The diminutive Nathaniel now appeared alone at the doorway of the Rabbi's house and study and entered the pit of hell. He bore in his hand a brush well-dipped in color and he carried it into the heavens like a magician wafted on high from the thick branches of the tree. And there in the skies appeared a castle, a river, the hillsides of Dubno her meadows, forests and suburbs, her markets and fairs, the hustle, bustle and confusion of her streets, the synagogue with its magnificent Holy Ark, all in contrast to the ringing of the church bells pealing out their glee at the suffering of the Jews.
[Column 543]
And among them stood the cherry-tree beneath which stood two others and over all yet two more, bearing between them the first fruits on their way to Yerushalyim And again, a puzzling grandfather and father will come, unable to understand how the senses of such a small child could create such complex images?...
And today behold: there is no Senele while a toad and a frog in a springtime chorus is heard incessantly So come and see as the street awakens, weep with mourners in the street.
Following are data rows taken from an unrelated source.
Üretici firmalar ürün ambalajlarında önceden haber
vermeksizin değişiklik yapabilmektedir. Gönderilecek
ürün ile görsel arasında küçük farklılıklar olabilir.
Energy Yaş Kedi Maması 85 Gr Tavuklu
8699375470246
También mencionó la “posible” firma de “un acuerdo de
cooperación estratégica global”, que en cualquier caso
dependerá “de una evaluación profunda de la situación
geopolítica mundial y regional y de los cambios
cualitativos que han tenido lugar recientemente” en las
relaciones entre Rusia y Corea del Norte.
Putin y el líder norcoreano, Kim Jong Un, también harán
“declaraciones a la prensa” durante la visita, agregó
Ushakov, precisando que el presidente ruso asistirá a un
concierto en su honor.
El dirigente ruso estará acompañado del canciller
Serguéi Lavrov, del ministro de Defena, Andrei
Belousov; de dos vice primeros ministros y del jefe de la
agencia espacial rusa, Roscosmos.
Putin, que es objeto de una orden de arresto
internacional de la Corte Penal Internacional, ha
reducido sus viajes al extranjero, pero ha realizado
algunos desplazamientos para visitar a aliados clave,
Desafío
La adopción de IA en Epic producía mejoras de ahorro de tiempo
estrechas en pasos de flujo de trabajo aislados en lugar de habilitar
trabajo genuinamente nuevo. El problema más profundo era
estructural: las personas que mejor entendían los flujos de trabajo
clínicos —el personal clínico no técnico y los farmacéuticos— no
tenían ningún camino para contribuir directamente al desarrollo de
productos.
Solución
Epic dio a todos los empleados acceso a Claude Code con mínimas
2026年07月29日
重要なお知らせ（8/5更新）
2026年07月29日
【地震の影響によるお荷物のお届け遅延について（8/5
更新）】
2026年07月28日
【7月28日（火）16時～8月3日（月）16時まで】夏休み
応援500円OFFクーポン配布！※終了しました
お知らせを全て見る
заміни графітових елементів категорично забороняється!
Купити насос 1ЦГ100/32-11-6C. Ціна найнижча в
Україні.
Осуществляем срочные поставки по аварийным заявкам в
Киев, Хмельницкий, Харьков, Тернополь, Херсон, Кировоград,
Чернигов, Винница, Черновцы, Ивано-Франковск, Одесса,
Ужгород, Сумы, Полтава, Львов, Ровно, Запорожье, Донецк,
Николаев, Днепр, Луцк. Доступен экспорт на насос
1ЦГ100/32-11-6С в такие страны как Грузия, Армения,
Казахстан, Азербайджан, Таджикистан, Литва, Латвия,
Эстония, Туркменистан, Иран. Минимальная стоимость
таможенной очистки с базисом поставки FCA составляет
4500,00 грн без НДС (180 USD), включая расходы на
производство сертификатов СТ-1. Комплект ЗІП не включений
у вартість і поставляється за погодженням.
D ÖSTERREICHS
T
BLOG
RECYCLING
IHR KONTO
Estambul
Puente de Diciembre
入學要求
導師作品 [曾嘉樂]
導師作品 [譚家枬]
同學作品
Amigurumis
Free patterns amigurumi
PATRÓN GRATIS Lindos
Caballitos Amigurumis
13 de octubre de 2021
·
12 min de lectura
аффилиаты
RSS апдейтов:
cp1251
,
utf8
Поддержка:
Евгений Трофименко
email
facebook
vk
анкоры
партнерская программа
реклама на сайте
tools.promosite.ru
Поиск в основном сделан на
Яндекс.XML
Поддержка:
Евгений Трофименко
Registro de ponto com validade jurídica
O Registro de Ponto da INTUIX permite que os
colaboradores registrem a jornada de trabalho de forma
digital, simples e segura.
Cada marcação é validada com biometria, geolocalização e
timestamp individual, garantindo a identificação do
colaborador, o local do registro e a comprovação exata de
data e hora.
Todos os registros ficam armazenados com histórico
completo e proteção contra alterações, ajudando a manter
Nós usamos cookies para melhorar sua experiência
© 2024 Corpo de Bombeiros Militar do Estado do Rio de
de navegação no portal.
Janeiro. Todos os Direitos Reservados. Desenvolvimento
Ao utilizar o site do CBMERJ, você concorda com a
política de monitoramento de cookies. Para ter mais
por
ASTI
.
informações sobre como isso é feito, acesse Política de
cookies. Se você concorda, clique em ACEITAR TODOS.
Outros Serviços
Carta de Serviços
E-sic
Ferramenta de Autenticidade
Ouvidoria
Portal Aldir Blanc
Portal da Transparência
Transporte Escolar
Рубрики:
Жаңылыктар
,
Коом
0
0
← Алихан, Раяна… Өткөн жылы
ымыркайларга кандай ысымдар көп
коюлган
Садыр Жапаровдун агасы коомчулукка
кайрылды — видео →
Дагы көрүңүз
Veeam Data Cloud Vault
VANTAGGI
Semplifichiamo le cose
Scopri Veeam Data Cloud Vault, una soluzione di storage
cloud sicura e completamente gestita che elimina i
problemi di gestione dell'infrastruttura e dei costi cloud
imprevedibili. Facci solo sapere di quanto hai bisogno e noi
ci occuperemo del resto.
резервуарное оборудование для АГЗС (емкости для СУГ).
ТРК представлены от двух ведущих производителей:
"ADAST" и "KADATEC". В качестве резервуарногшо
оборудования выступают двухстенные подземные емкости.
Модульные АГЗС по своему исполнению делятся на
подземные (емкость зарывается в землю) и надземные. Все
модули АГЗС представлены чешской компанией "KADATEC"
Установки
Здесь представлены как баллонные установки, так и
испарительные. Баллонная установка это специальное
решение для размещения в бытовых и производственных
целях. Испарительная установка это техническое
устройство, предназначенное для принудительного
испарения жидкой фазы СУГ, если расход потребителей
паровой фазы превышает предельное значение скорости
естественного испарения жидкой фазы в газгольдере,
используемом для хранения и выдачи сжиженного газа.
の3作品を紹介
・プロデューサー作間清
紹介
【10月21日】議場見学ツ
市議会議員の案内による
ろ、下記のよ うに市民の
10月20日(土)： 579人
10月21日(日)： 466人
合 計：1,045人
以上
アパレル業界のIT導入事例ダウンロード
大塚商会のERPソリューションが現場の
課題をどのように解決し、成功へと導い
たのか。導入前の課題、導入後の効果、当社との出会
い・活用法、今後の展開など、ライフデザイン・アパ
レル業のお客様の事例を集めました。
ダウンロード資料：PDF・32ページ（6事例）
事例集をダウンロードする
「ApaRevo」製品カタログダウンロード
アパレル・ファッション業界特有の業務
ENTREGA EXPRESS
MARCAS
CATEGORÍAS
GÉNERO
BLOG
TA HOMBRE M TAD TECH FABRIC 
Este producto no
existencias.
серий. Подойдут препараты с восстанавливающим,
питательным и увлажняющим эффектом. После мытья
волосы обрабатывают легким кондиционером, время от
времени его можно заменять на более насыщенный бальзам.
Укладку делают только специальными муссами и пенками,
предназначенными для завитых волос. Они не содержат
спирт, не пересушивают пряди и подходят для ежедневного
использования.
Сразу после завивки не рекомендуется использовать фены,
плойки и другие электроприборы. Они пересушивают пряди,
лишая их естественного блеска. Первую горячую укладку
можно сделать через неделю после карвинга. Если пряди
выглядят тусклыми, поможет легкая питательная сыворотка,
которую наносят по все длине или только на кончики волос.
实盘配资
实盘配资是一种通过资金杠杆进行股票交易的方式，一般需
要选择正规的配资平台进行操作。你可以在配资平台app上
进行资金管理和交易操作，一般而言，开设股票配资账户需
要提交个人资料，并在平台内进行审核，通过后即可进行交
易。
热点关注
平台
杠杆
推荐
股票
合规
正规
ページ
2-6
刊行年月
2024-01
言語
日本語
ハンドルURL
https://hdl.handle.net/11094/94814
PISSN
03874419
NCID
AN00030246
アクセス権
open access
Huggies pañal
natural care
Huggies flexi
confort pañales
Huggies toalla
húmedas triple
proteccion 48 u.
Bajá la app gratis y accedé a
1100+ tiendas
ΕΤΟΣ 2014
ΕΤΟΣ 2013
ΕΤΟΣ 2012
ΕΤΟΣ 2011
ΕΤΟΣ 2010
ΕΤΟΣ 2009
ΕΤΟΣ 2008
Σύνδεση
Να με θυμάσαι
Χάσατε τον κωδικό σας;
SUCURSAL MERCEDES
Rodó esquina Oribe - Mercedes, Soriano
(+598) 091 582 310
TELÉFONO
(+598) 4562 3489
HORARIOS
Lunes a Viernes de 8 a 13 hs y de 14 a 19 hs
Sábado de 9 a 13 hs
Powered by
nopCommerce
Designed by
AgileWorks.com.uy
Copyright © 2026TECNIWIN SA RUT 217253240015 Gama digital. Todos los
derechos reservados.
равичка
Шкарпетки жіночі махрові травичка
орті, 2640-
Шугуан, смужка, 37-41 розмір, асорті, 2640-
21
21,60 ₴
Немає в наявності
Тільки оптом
The hand of a Haidamak has strewn arrows around leaving only brush and thorn-bushes. On the ground beneath the cherry-tree, Tikun Shavuot[3] is taking place and we weep together with them and strike our heads against the wall
Come and see there is no Senele his glowing eye has weakened and the colorful sky has become grey and dull like a leaden bullet.
[Column 544]
Today, in the Baratz Beit-Midrash I saw a dancing competition taking place. It was not night-time and there was no dawn and torches were lighted at dusk. From every side, from every grave night-clothes flew in the air and there was a pile of bodiless heads of children heaped against the walls. They came out to read the Akdamot together but their mouths brought forth only dry canes and reeds for the event.
It was as if on a blooming colorful flower-bed of azure-yellow and red, silence poured all over a disappointed orchestra of what had gone before; mouths whispering from decapitated heads the story of the robbery and pillage and the helpless dancing without bodies, without blood and without limbs.
Oh, cherry-tree, oh, cherry-tree for whom do you bloom? If it is for the devouring German then deprive him of it cherry-tree oh, cherry-tree for whom are your berries? If for the Haidamaks may you cause your blossoms to rot
Land O, land. O grazing meadows of Satan, let no peace come upon you, may eternal silence be your fate; may the fruit bring forth nothing but a curse upon you and may your soul be placed upon the pyre.
Tel-Aviv, the Festival of Shavuot 1946.